EXERCISE INSTRUCTIONS – Two lines mark the range in the entries below: the one holding "2023 05 Tucuman Argentina Field Report" and the one holding "Grace Grace". Set down those two and all lines between them, exactly.
BEGIN MATERIAL SHOWN
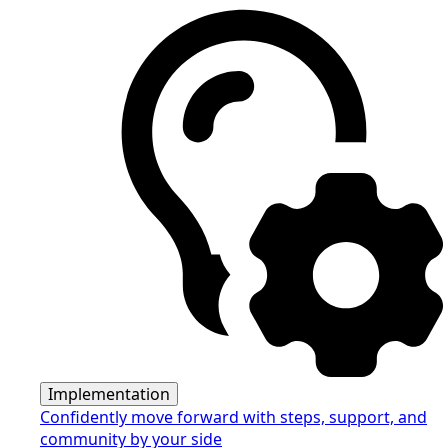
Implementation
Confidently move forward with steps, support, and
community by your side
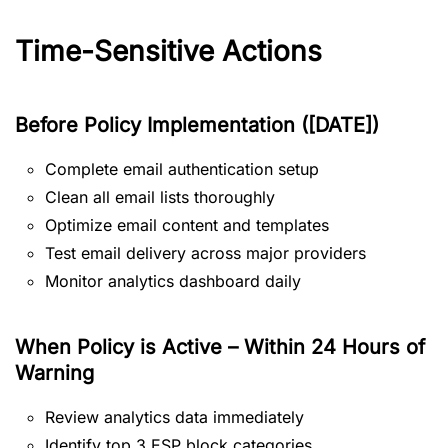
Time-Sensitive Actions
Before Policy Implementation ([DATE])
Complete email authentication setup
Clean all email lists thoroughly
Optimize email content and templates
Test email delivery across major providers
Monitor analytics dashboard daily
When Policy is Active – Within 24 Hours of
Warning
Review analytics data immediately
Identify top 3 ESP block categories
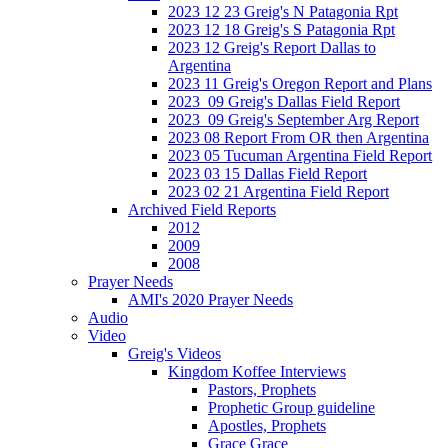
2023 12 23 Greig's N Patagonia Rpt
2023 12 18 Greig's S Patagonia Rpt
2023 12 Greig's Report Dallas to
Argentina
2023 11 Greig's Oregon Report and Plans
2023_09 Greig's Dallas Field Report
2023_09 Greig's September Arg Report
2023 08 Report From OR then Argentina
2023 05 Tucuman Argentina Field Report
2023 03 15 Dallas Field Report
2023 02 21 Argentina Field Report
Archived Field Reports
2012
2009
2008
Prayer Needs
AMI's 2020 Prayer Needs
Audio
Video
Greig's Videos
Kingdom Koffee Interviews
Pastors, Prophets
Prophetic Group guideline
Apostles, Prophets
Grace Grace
END MATERIAL SHOWN
BEGIN MATERIAL SHOWN
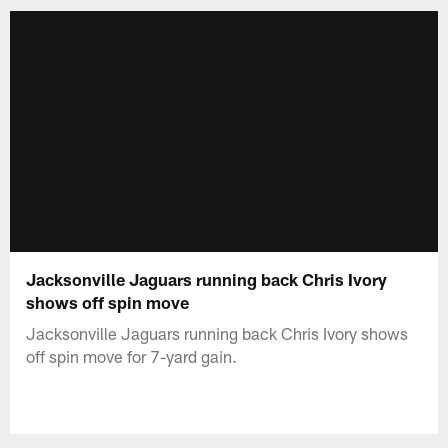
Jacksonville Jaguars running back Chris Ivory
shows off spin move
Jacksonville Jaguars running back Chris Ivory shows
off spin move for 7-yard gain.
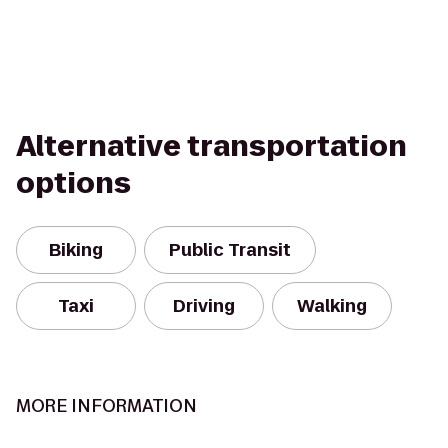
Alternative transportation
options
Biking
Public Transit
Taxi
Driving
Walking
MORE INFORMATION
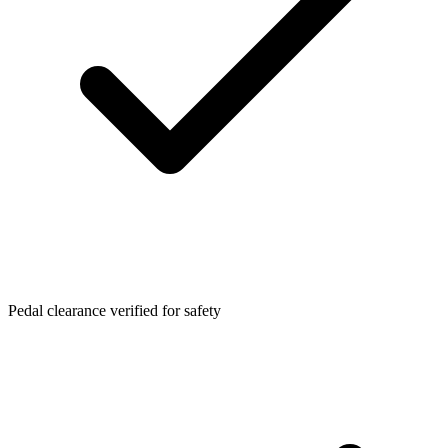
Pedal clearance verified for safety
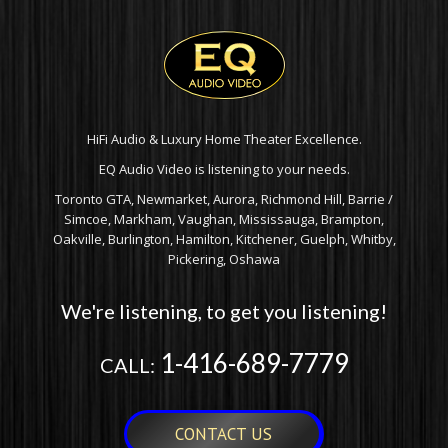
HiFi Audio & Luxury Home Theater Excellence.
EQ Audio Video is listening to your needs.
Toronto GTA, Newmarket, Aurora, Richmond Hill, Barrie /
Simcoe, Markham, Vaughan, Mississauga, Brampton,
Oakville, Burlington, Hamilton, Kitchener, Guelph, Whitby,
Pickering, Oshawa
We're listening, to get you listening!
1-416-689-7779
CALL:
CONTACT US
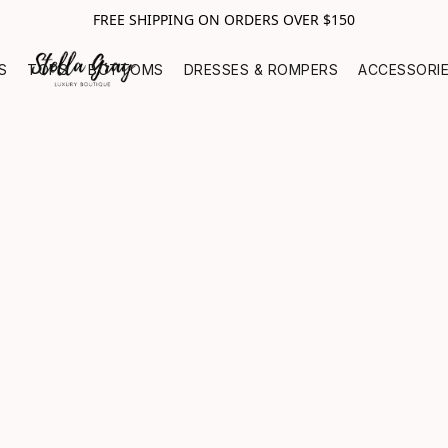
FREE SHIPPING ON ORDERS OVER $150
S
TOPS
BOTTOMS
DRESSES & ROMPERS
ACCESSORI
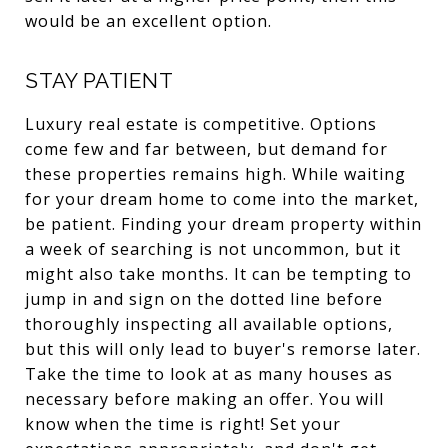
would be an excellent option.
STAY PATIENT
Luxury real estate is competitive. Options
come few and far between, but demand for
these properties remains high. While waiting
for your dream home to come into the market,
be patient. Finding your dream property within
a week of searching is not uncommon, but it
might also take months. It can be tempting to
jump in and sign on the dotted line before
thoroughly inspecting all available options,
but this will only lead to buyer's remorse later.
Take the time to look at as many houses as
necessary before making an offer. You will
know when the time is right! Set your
END MATERIAL SHOWN
BEGIN MATERIAL SHOWN
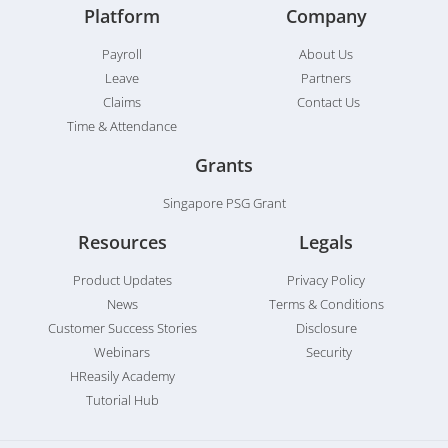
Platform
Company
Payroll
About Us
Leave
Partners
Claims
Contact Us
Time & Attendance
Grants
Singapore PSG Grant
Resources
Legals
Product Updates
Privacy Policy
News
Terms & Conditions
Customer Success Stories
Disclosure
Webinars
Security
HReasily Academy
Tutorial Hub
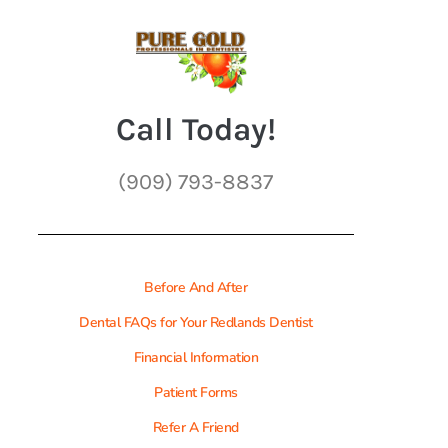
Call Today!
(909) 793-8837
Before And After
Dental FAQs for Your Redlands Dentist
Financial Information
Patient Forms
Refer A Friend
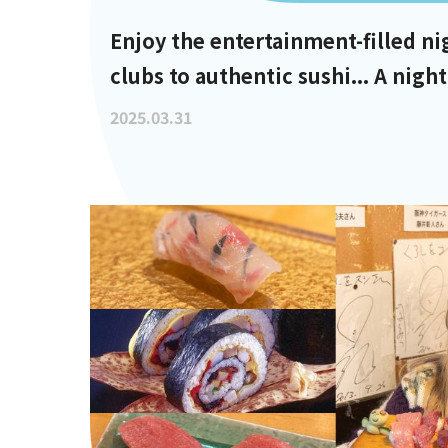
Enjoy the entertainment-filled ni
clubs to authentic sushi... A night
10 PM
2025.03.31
END MATERIAL SHOWN
SOLUTION FOR THIS PROBLEM –
2023 05 Tucuman Argentina Field Report
2023 03 15 Dallas Field Report
2023 02 21 Argentina Field Report
Archived Field Reports
2012
2009
2008
Prayer Needs
AMI's 2020 Prayer Needs
Audio
Video
Greig's Videos
Kingdom Koffee Interviews
Pastors, Prophets
Prophetic Group guideline
Apostles, Prophets
Grace Grace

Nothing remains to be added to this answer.